Computer Science 301 - 2000


Tutorial for week 26 - attribute grammars and multisegment languages

1. Brinch Hansen introduced an extended form of the WHILE loop into his language Edison:

       WhileStatement  =  "WHILE" Condition "DO" Statement
                          { "ELSE" Condition "DO" Statement }
                          "END" .

The Conditions are evaluated one at a time in the order written until one is found to be true, when the corresponding Statement is executed, after which the process of evaluating conditions is repeated. If no Condition is true, the loop terminates.

How could the code generation for this be implemented? Can you think of any algorithms where this statement would be useful? Any situations where it might get you into trouble?

  WhileStatement
  =                             (. CGEN_labels startloop, testlabel, dummylabel; .)
     "WHILE"                    (. CGen->storelabel(startloop); .)
     Condition "DO"             (. CGen->jumponfalse(testlabel, CGen->undefined); .)
     Statement                  (. CGen->jump(dummylabel, startloop); .)
     {                          (. CGen->backpatch(testlabel); .)
     "ELSE Condition "DO"       (. CGen->jumponfalse(testlabel, CGen->undefined); .)
     Statement                  (. CGen->jump(dummylabel, startloop); .)
     }                          (. CGen->backpatch(testlabel); .)
     "END" .

The choice of ELSE as the internal keyword is a little awkward - consider what would happen if the internal statement was an IF statement.
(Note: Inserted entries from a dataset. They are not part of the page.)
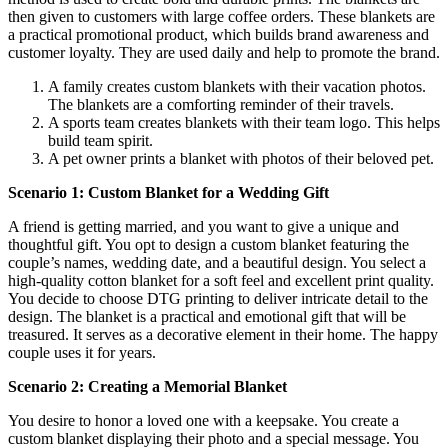
then given to customers with large coffee orders. These blankets are
a practical promotional product, which builds brand awareness and
customer loyalty. They are used daily and help to promote the brand.
A family creates custom blankets with their vacation photos.
The blankets are a comforting reminder of their travels.
A sports team creates blankets with their team logo. This helps
build team spirit.
A pet owner prints a blanket with photos of their beloved pet.
Scenario 1: Custom Blanket for a Wedding Gift
A friend is getting married, and you want to give a unique and
thoughtful gift. You opt to design a custom blanket featuring the
couple’s names, wedding date, and a beautiful design. You select a
high-quality cotton blanket for a soft feel and excellent print quality.
You decide to choose DTG printing to deliver intricate detail to the
design. The blanket is a practical and emotional gift that will be
treasured. It serves as a decorative element in their home. The happy
couple uses it for years.
Scenario 2: Creating a Memorial Blanket
You desire to honor a loved one with a keepsake. You create a
custom blanket displaying their photo and a special message. You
2. Consider an expression grammar like that below. How would you attribute these productions so that a parser, after recognising an Expression, would be able to determine whether that Expression was a Boolean expression (that is, would be acceptable as a Condition in IF and WHILE and REPEAT statements), or was of some other type? Assume that the Designator production can be attributed so that it returns the result of searching the symbol table to determine the type of the associated identifier.

      Expression = Simple [ Relop Simple ] .
      Simple     = Term { Addop Term } .
      Term       = Factor { MulOp Factor } .
      Factor     = Designator | number | "true" | "false" | "(" Expression ")" .
      Relop      = "=" | "!=" | "<" | "<=" | ">" | ">=" .
      AddOp      = "+" | "-" | "||" .
      MulOp      = "*" | "/" | "&&" .

We need to parameterize all the non-terminals, and to introduce some local variables and Boolean logic. Once you see what to do it is easy enough!

  Expression<bool &isBool>
  =                               (. bool alsoBool; .)
  Simple<isBool>
  [ RelOp                         /* RelOp should normally force it to be Boolean */
    Simple<alsoBool>              (. isbool = !(isbool || alsoBool);
                                  /* but we cannot have a RelOp between two Booleans */
  ] .

  Simple<bool &isBool>
  =                               (. bool alsoBool, boolOp; .)
    Term<isBool>
    { AddOp<boolOp>               /* we can only have a boolOp between Boolean terms */
      Term<alsoBool>              (. isBool = isBool && boolOp && alsoBool; .)
    } .

  Term<bool &isBool>
  =                               (. bool alsoBool, boolOp; .)
    Factor<isBool>
    { MulOp<boolOp>               /* we can only have a boolOp between Boolean Factors */
      Factor<alsoBool>            (. isBool = isBool && boolOp && alsoBool; .)
    } .

  Factor<bool &isBool>
  =   Designator<isBool>
    | number                      (. isBool = false; .)
    | "true"                      (. isBool = true; .)
    | "false"                     (. isBool = true; .)
    | "(" Expression<isBool> ")" .

  AddOp<bool &boolOp>
  =   "+"                         (. boolOp = false; .)
    | "-"                         (. boolOp = false; .)
    | "||"                        (. boolOp = true; .) .

  MulOp<bool &boolOp>
  =   "*"                         (. boolOp = false; .)
    | "/"                         (. boolOp = false; .)
    | "&&"                        (. boolOp = true; .) .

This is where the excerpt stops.